Billings meneó la cabeza lentamente y después volvió a ostentar la misma sonrisa gomosa, grotesca.

–Rita chillaba hasta desgañitarse. Trató de alzar a Denny y mecerlo, pero no se lo permití. A la poli no le gusta que uno toque las evidencias. Lo sé…

–¿Supo entonces que había sido el coco? –preguntó Harper apaciblemente.

–Oh, no. Entonces no. Pero vi algo. En ese momento no le di importancia, pero mi mente lo archivó.

–¿Qué fue?

–La puerta del armario estaba abierta. No mucho. Apenas una rendija. Pero verá, yo sabía que la había dejado cerrada. Dentro había bolsas de plástico. Un crío se pone a jugar con una de ellas y adiós. Se asfixia. ¿Lo sabía?

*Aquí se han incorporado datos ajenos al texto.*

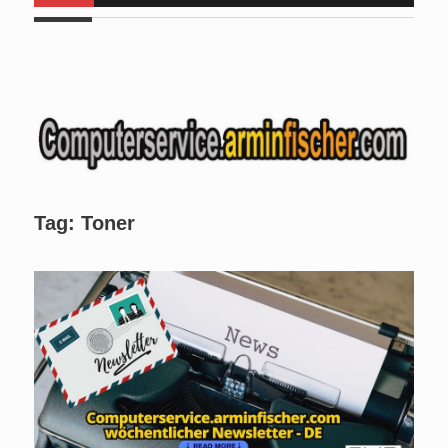
Tag:
Toner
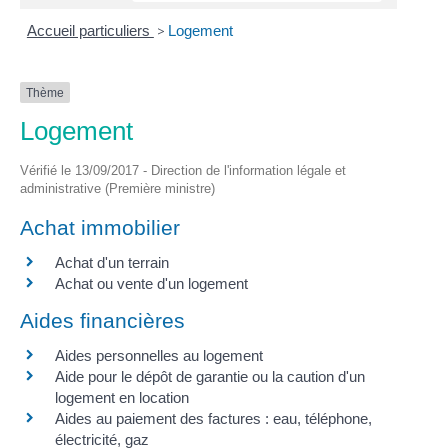
Accueil particuliers
>
Logement
Thème
Logement
Vérifié le 13/09/2017 - Direction de l'information légale et
administrative (Première ministre)
Achat immobilier
Achat d'un terrain
Achat ou vente d'un logement
Aides financières
Aides personnelles au logement
Aide pour le dépôt de garantie ou la caution d'un
logement en location
Aides au paiement des factures : eau, téléphone,
électricité, gaz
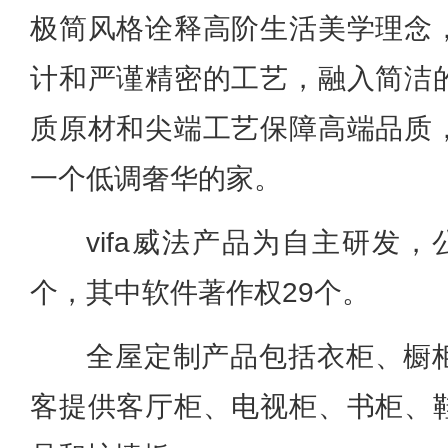
极简风格诠释高阶生活美学理念
计和严谨精密的工艺，融入简洁
质原材和尖端工艺保障高端品质
一个低调奢华的家。
vifa威法产品为自主研发，
个，其中软件著作权29个。
全屋定制产品包括衣柜、橱
客提供客厅柜、电视柜、书柜、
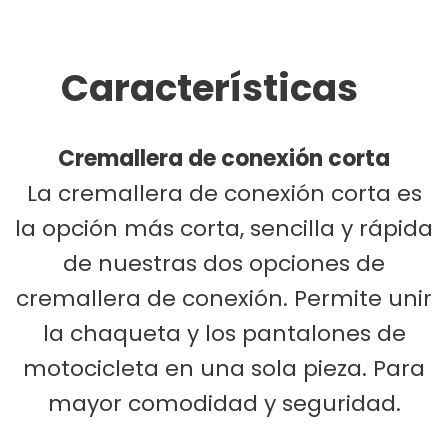
Características
Cremallera de conexión corta
La cremallera de conexión corta es
la opción más corta, sencilla y rápida
de nuestras dos opciones de
cremallera de conexión. Permite unir
la chaqueta y los pantalones de
motocicleta en una sola pieza. Para
mayor comodidad y seguridad.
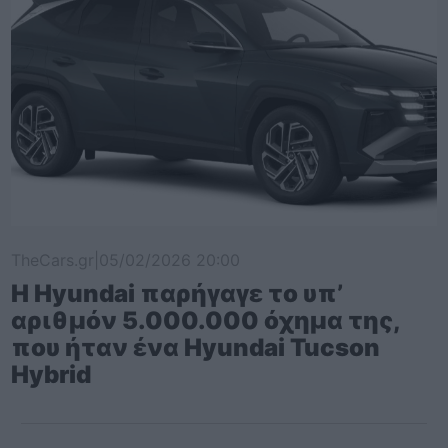
TheCars.gr
|
05/02/2026 20:00
Η Hyundai παρήγαγε το υπ’
αριθμόν 5.000.000 όχημα της,
που ήταν ένα Hyundai Tucson
Hybrid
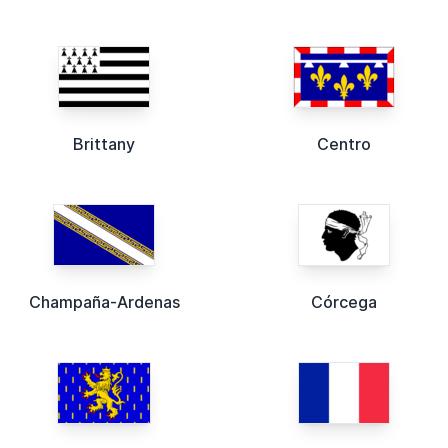
Brittany
Centro
Champaña-Ardenas
Córcega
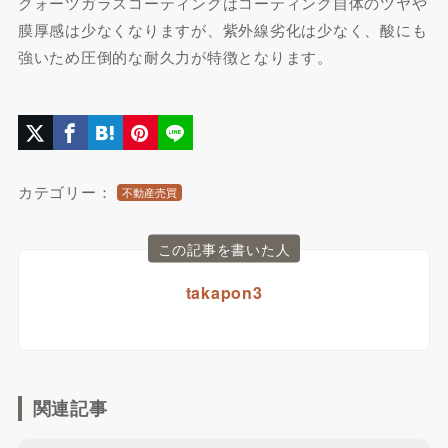
クォーツガラスコーティングはコーティング自体のツヤや
膜厚感は少なくなりますが、紫外線劣化は少なく、酸にも
強いため圧倒的な耐久力が特徴となります。
カテゴリー：
不動産売買
この記事を書いた人
takapon3
関連記事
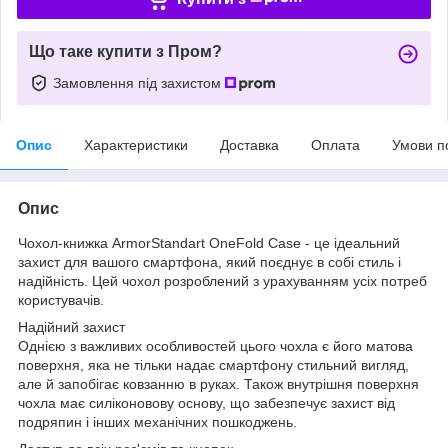
Що таке купити з Пром?
Замовлення під захистом
Опис
Характеристики
Доставка
Оплата
Умови п
Опис
Чохол-книжка ArmorStandart OneFold Case - це ідеальний
захист для вашого смартфона, який поєднує в собі стиль і
надійність. Цей чохол розроблений з урахуванням усіх потреб
користувачів.
Надійний захист
Однією з важливих особливостей цього чохла є його матова
поверхня, яка не тільки надає смартфону стильний вигляд,
але й запобігає ковзанню в руках. Також внутрішня поверхня
чохла має силіконовову основу, що забезпечує захист від
подряпин і інших механічних пошкоджень.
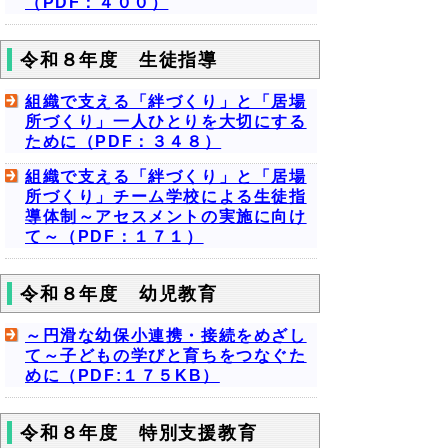
（PDF：４００）
令和８年度 生徒指導
組織で支える「絆づくり」と「居場
所づくり」一人ひとりを大切にする
ために（PDF：３４８）
組織で支える「絆づくり」と「居場
所づくり」チーム学校による生徒指
導体制～アセスメントの実施に向け
て～（PDF：１７１）
令和８年度 幼児教育
～円滑な幼保小連携・接続をめざし
て～子どもの学びと育ちをつなぐた
めに（PDF:１７５KB）
令和８年度 特別支援教育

–Sí. ¿Qué sucedió después?

Billings se encogió de hombros.

–Lo enterramos. –Miró con morbosidad sus manos, que habían arrojado tierra sobre tres pequeños ataúdes.

–¿Hubo una investigación?

–Claro que sí. –Los ojos de Billings centellearon con un brillo sardónico–. Vino un jodido matasanos con un estetoscopio y un maletín negro lleno de chicles y una zamarra robada de alguna escuela veterinaria. ¡Colapso en la cuna, fue el diagnóstico! ¿Ha oído alguna vez semejante disparate? ¡El crío tenía tres años!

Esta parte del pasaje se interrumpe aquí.